URI: 
       # taz.de -- Abschaffung des EU-Lieferkettengesetzes: Merz droht in Brüssel mit der Kettensäge
       
       > Der neue Kanzler will das EU-Lieferkettengesetz abschaffen, dabei läuft
       > die Gesetzgebung noch. Grüne sehen einen Affront gegen die EU-Kommission.
       
   IMG Bild: Friedrich Merz sorgt gleich bei seinem ersten Brüssel-Besuch für Ärger
       
       Brüssel taz | Es war sein erster Auftritt in der EU-Kommission in Brüssel,
       und gleich gab es Ärger: Bundeskanzler Friedrich Merz (CDU) will nach dem
       deutschen auch das europäische Lieferkettengesetz abschaffen. „Wir werden
       in Deutschland das nationale Gesetz aufheben, und ich erwarte auch von der
       EU, dass sie diesen Schritt nachvollzieht und diese Richtlinie aufhebt“,
       sagte Merz in der Brüsseler Behörde.
       
       Nicht nur der Befehlston war ungewöhnlich. Es ist auch unüblich, dass sich
       ein Regierungschef [1][in die laufende EU-Gesetzgebung einmischt].
       
       Kommissionspräsidentin Ursula von der Leyen (ebenfalls CDU) hat die
       europäische Lieferketten-Richtlinie (CSDDD) gerade erst gelockert und
       aufgeschoben. Sie soll nun erst ab 2028 gelten, die
       Nachhaltigkeitsberichterstattung wird aufgeweicht.
       
       Merz reicht dies nicht. Er will nicht nur [2][die Sozial- und
       Umweltstandards kippen, die im CSDDD verankert sind], sondern gleich das
       ganze Gesetz. Und das sei erst der Anfang, so Merz: Die „viel zu groß
       gewordene europäische Regulierung“ müsse gekappt werden, sagte er in
       Brüssel.
       
       ## Aus dem EU-Parlament kommt Kritik
       
       Von der Leyen hörte sich Merz’ Forderungen an, ohne mit der Wimper zu
       zucken. Auf Druck der Christdemokraten im Europaparlament hat sie bereits
       so genannte Omnibus-Reformen zum Bürokratieabbau gestartet; die
       Entschlackung der Lieferketten-Richtlinie ist ein Teil davon.
       
       Dazu sind auch bereits Beratungen im Europaparlament und im Rat angelaufen.

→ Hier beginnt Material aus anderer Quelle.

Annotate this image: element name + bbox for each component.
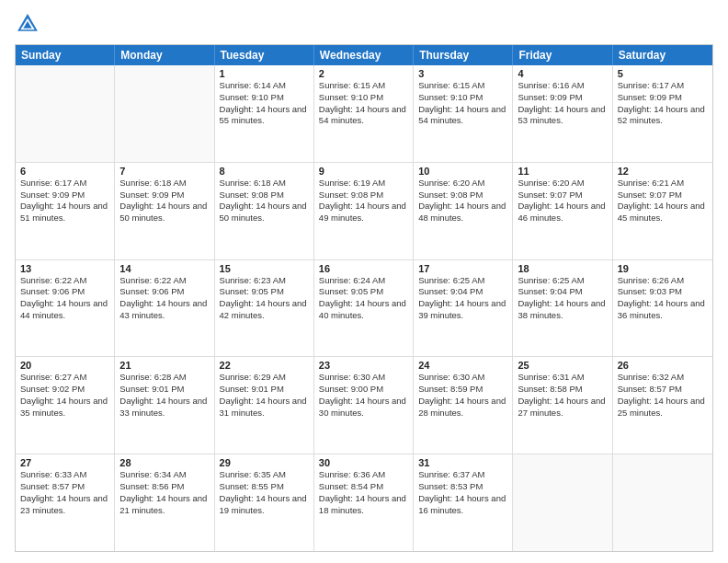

       Merz’ Vorstoß kommt deshalb zur Unzeit.
       
       Entsprechend groß ist der Ärger im Parlament. Der Auftritt des Kanzlers in
       der EU-Kommission sei ein Affront gegen von der Leyen, sagte die grüne
       Europaabgeordnete Anna Cavazzini, die das CSDDD mit ausgehandelt hat, der
       taz. „Merz ist wohl noch im Wahlkampfmodus, doch in der Praxis geht das
       nicht.“
       
       Schon die laufende Reform geht Cavazzini zu weit. „Die zivilrechtliche
       Haftung ist raus. Sie ist nur noch eine Option, das führt zu einem
       Flickenteppich“, kritisiert die Chefin des Binnenmarktausschusses.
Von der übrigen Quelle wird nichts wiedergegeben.